BadIIS Malware
A threat actor who communicates in simplified Chinese has been linked to a new campaign targeting countries across Asia and Europe. The campaign's goal is to manipulate search engine rankings through SEO tactics. This Black Hat SEO campaign, dubbed DragonRank by cybersecurity researchers, has impacted regions including Thailand, India, South Korea, Belgium, the Netherlands, and China.
DragonRank compromises Web application services to deploy Web shells, which are then used to gather system information and deliver malware like PlugX and BadIIS. These attacks have led to the compromise of 35 Internet Information Services (IIS) servers, ultimately aiming to install BadIIS malware, first identified in August 2021.
Table of Contents
Attackers Take Over Compromised IIS Servers
The malware is specifically designed to facilitate proxy ware and SEO fraud by converting the compromised IIS server into a relay point for fraudulent communications between threat actors and their victims. Additionally, it can alter the content served to search engines to manipulate algorithms and improve the rankings of websites targeted by the attackers.
One of the most striking findings of the investigation is the versatility of IIS malware, particularly in its use for SEO fraud. This malware is exploited to manipulate search engine algorithms, enhancing the visibility and reputation of third-party websites.
The most recent attacks uncovered by researchers cover a wide range of industries, including jewelry, media, research services, healthcare, video and television production, manufacturing, transportation, religious and spiritual organizations, IT services, international affairs, agriculture, sports and even feng shui.
Attack Chain Attributed to DragonRank
The attack begins by exploiting known vulnerabilities in Web applications such as phpMyAdmin and WordPress to deploy the open-source ASPXspy web shell. This Web shell then serves as a gateway for introducing additional tools into the target environment.
The main goal of the campaign is to compromise IIS servers hosting corporate websites. The attackers use these servers to install BadIIS malware, repurposing them as platforms for fraudulent activities, often involving keywords related to pornography and sex.

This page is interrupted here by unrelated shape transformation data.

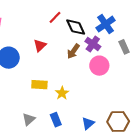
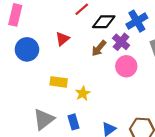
black diamond: (76, 27) -> (104, 22), turned -70
gray triangle: (29, 119) -> (44, 119), size x1.5

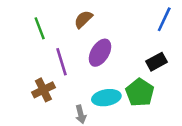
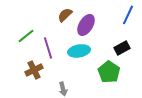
green line: (40, 28) -> (26, 36), moved, turned 72
purple ellipse: (100, 53) -> (86, 25), moved
cyan ellipse: (106, 98) -> (79, 51), moved

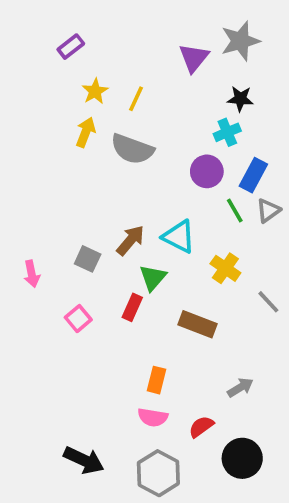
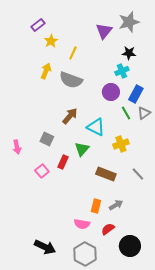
yellow star: (95, 91) -> (51, 41), moved
brown arrow: (130, 240) -> (70, 116), moved
yellow cross: (225, 268) -> (121, 144), turned 35
gray line: (268, 302) -> (138, 174), moved
red rectangle: (132, 307) -> (63, 162), moved
orange rectangle: (156, 380) -> (96, 206), moved
gray arrow: (240, 388) -> (116, 205), moved

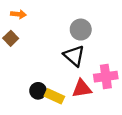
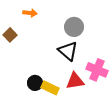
orange arrow: (18, 14) -> (30, 13), moved
pink cross: (106, 77) -> (97, 70), turned 30

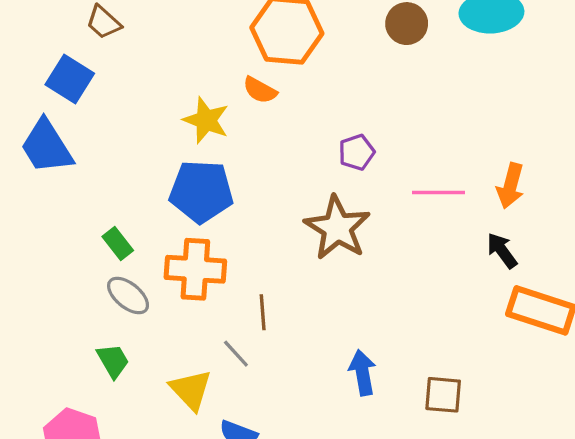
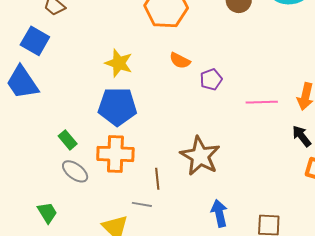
orange semicircle: (260, 90) -> (180, 61), moved
brown star: (337, 228) -> (200, 156), moved
gray line: (236, 354) -> (142, 204), turned -36
green trapezoid: (113, 361) -> (47, 213), moved

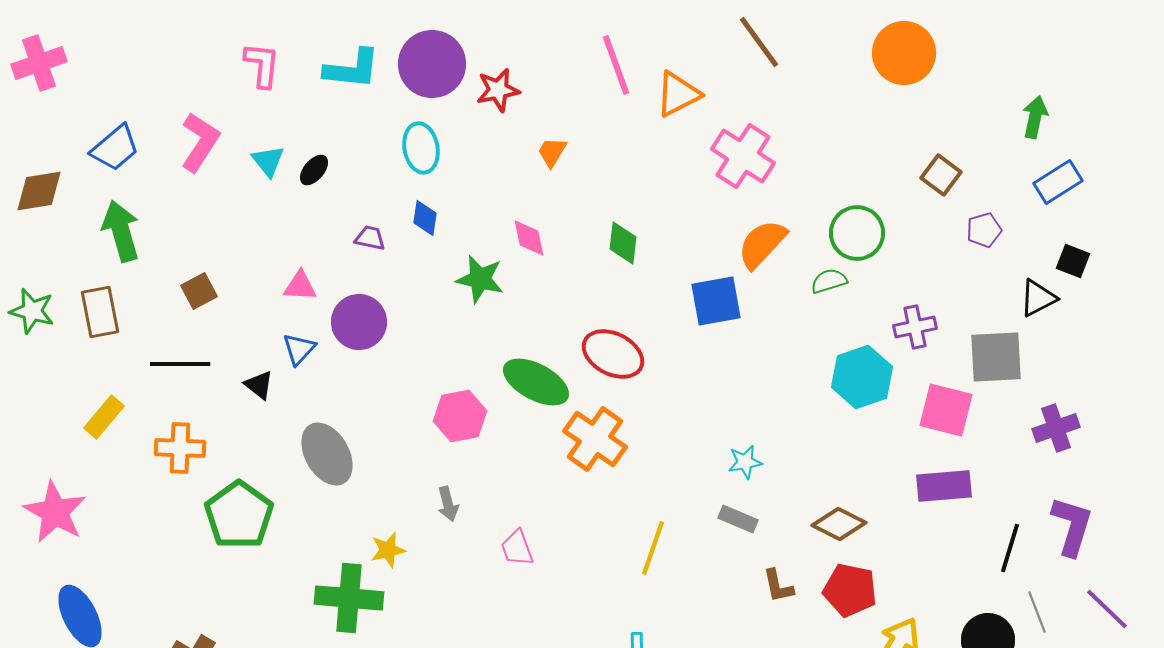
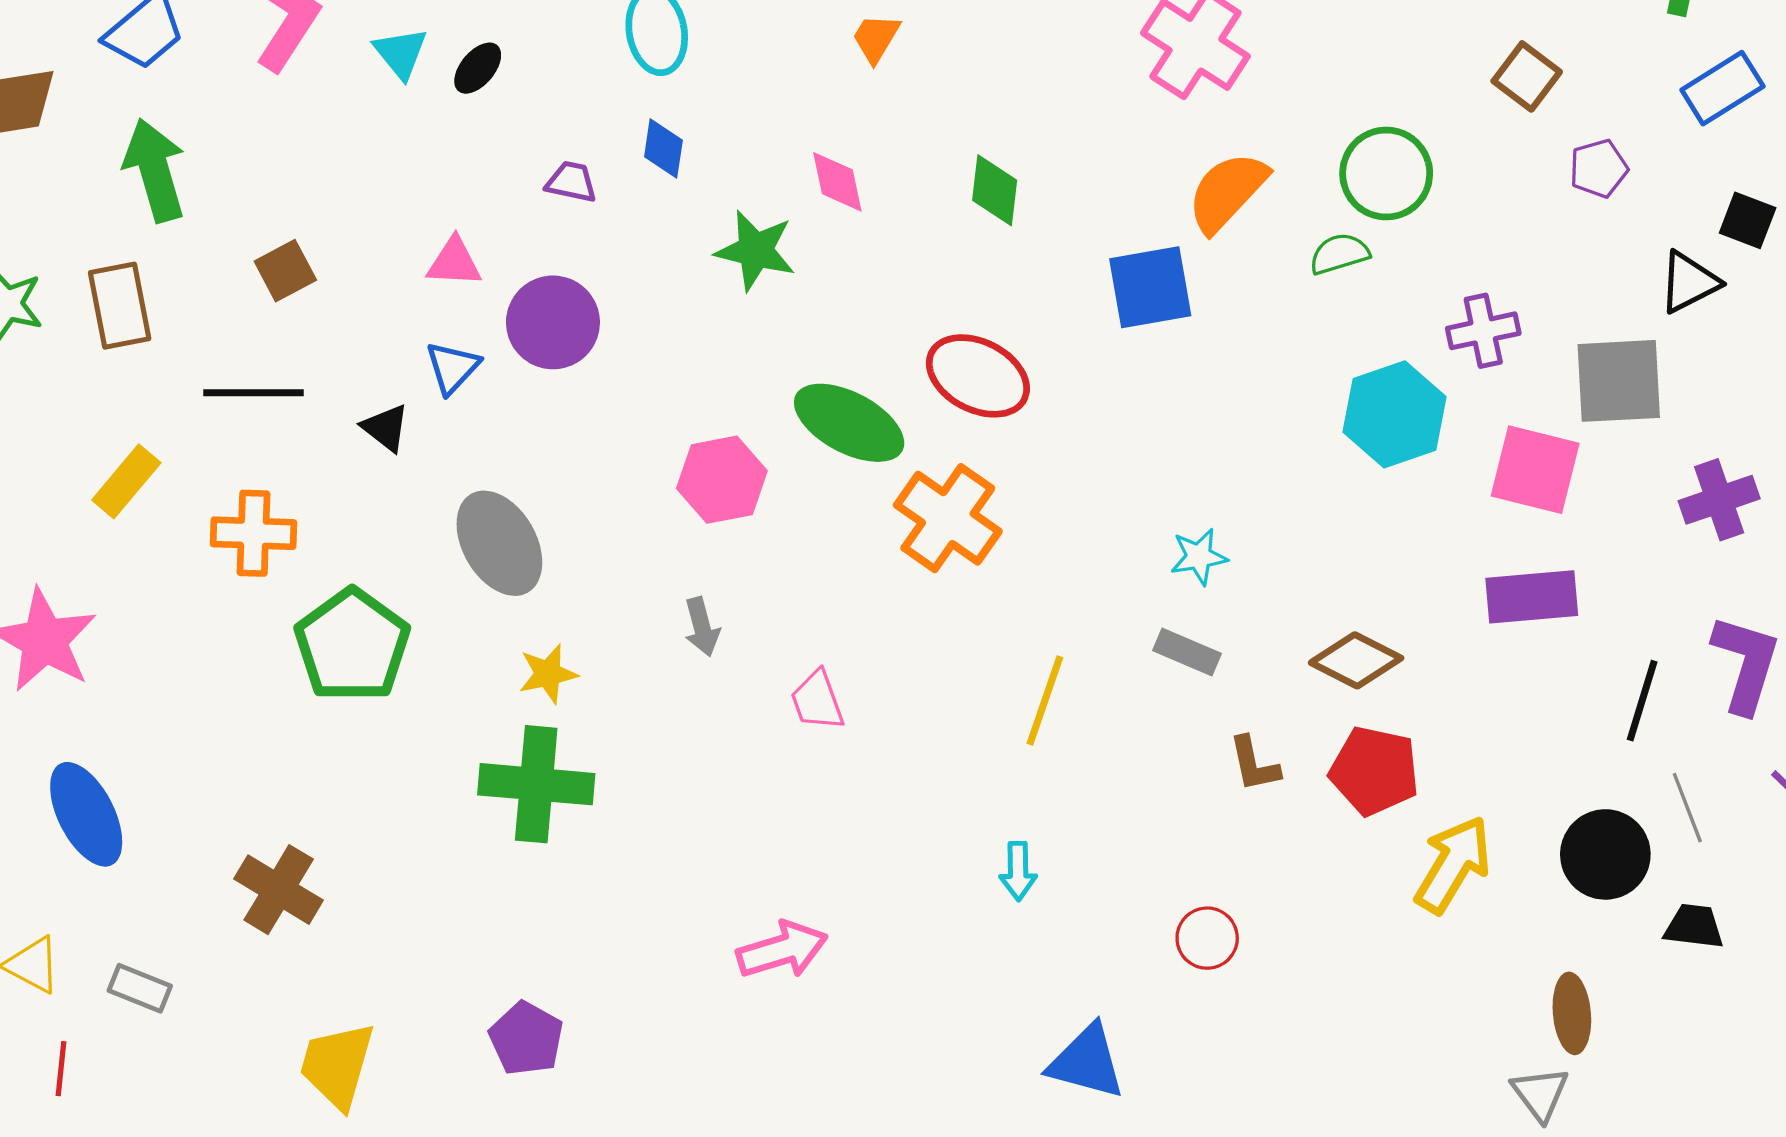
yellow star: (388, 550) -> (548, 674), moved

A notable feature of the malware is its ability to impersonate Google's search engine crawler in its User-Agent string when connecting to the Command-and-Control (C2) server. This tactic helps it evade some website security measures.

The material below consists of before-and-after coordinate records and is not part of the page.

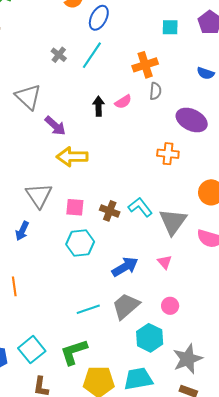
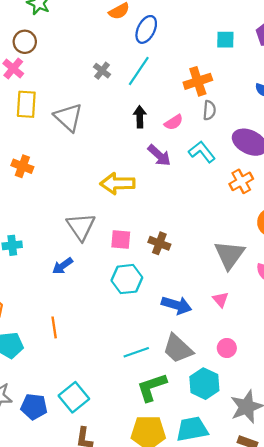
black arrow: (99, 106) -> (140, 117), moved
purple arrow: (55, 126) -> (159, 155), moved
orange cross: (168, 154) -> (241, 181), moved, turned -35
cyan L-shape: (140, 207) -> (202, 152), moved
blue arrow: (22, 231) -> (62, 266), turned 30
blue arrow: (125, 267) -> (177, 305), turned 48
gray trapezoid: (126, 306) -> (178, 349), turned -96
green L-shape: (74, 352) -> (152, 387), moved

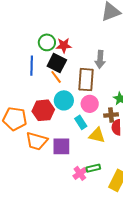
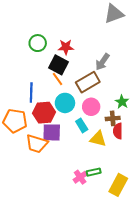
green circle: (47, 42) -> (38, 43), moved
gray arrow: (100, 59) -> (102, 62), turned 30
blue line: (32, 66) -> (31, 92), moved
brown rectangle: (86, 80) -> (88, 82), turned 55
purple square: (61, 146) -> (52, 132), moved

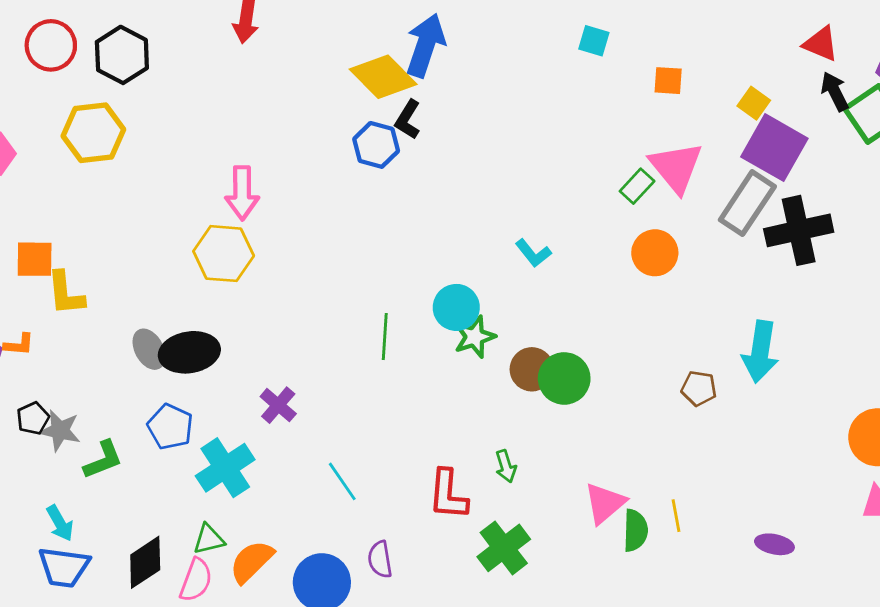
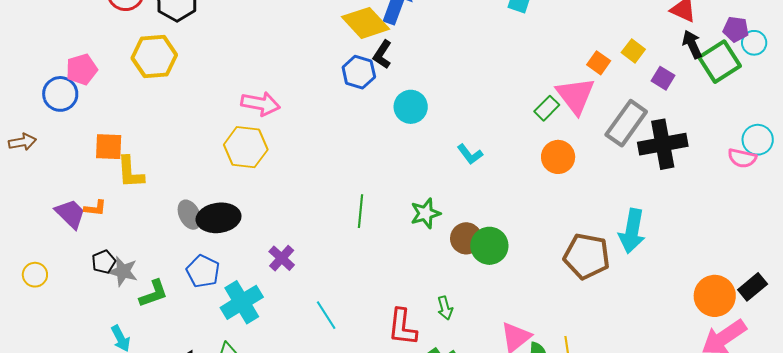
orange square: (668, 81) -> (599, 63), moved, turned 30
purple square: (774, 148) -> (663, 78), moved, size x0.5
pink arrow: (242, 193) -> (261, 104), turned -81
cyan circle: (456, 307) -> (411, 107), moved
brown pentagon: (699, 388) -> (587, 256), size x1.8

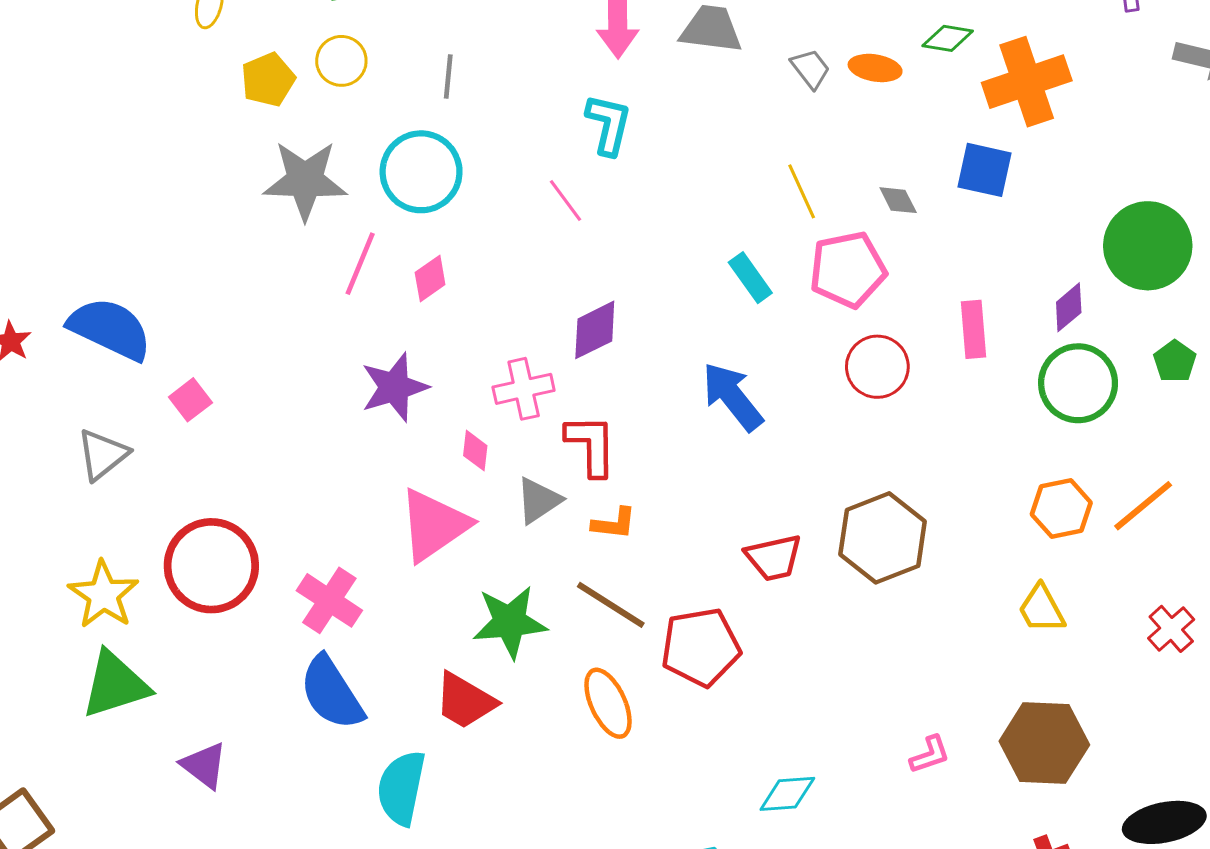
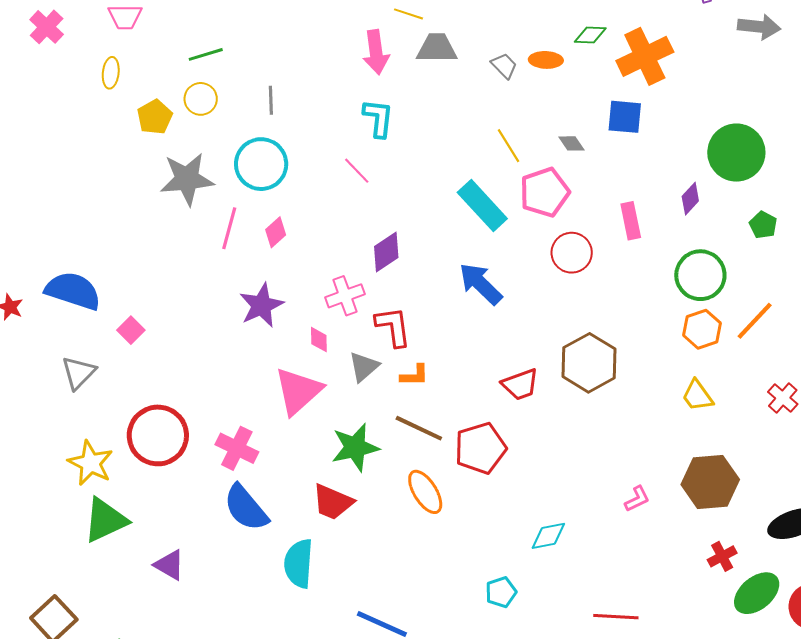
cyan rectangle: (750, 278) -> (482, 205), size x1.6
green circle: (1078, 383) -> (700, 275), moved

Threat Actors Engage in SEO Manipulation
The threat actor manipulates SEO by exploiting or altering search engine algorithms to boost a website's ranking in search results. This is done to drive traffic to fraudulent sites, increase the visibility of fraudulent content, or disrupt competitors by artificially inflating or deflating rankings.
DragonRank stands out from other Black Hat SEO groups due to its approach of breaching additional servers within the target's network. It maintains control over these servers using PlugX, a backdoor commonly used by Chinese threat actors, and various credential-harvesting tools like Mimikatz, PrintNotifyPotato, BadPotato and GodPotato.

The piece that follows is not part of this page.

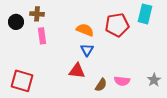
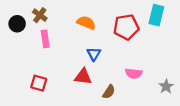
brown cross: (37, 14) -> (40, 15), turned 32
orange semicircle: (85, 30) -> (86, 23), moved
red square: (22, 81) -> (39, 83), moved, size x0.7
pink semicircle: (122, 81) -> (134, 73), moved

Malicious Techniques and Online Presence
The PlugX malware used in these attacks employs DLL side-loading techniques. The loader DLL that initiates the encrypted payload utilizes the Windows Structured Exception Handling (SEH) mechanism to ensure the legitimate file (i.e., the binary prone to DLL side-loading) can load PlugX without triggering any security alerts.
Researchers have found evidence that the threat actor operates on Telegram under the handle 'tttseo' and on the QQ instant messaging app, where they conduct illegal business transactions with clients. They also provide what appears to be high-quality customer service, creating promotional strategies tailored to their clients' needs.
Clients can submit keywords and websites they want to promote, and DragonRank designs a strategy based on these specifications. The group also focuses on targeting promotions for specific countries and languages, offering a customized and thorough approach to online marketing.